WHAT YOU WILL DO: Once every line holding "программе" in the listing below has been found, give their number and nothing more.

MATERIALS PROVIDED:
****************

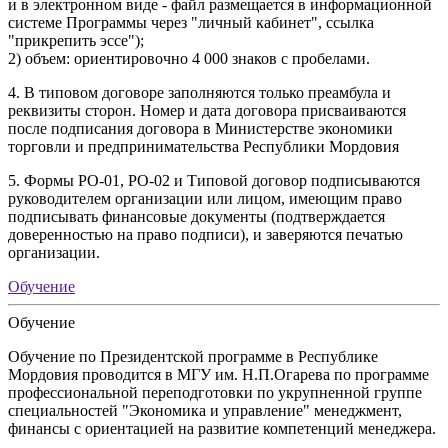
и в электронном виде - файл размещается в информационной
системе Программы через "личный кабинет", ссылка
"прикрепить эссе");
2) объем: ориентировочно 4 000 знаков с пробелами.
4. В типовом договоре заполняются только преамбула и
реквизиты сторон. Номер и дата договора присваиваются
после подписания договора в Министерстве экономики
торговли и предпринимательства Республики Мордовия
5. Формы РО-01, РО-02 и Типовой договор подписываются
руководителем организации или лицом, имеющим право
подписывать финансовые документы (подтверждается
доверенностью на право подписи), и заверяются печатью
организации.
Обучение
Обучение
Обучение по Президентской программе в Республике
Мордовия проводится в МГУ им. Н.П.Огарева по программе
профессиональной переподготовки по укрупненной группе
специальностей "Экономика и управление" менеджмент,
финансы с ориентацией на развитие компетенций менеджера.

****************

SOLUTION TO THIS EXERCISE: 2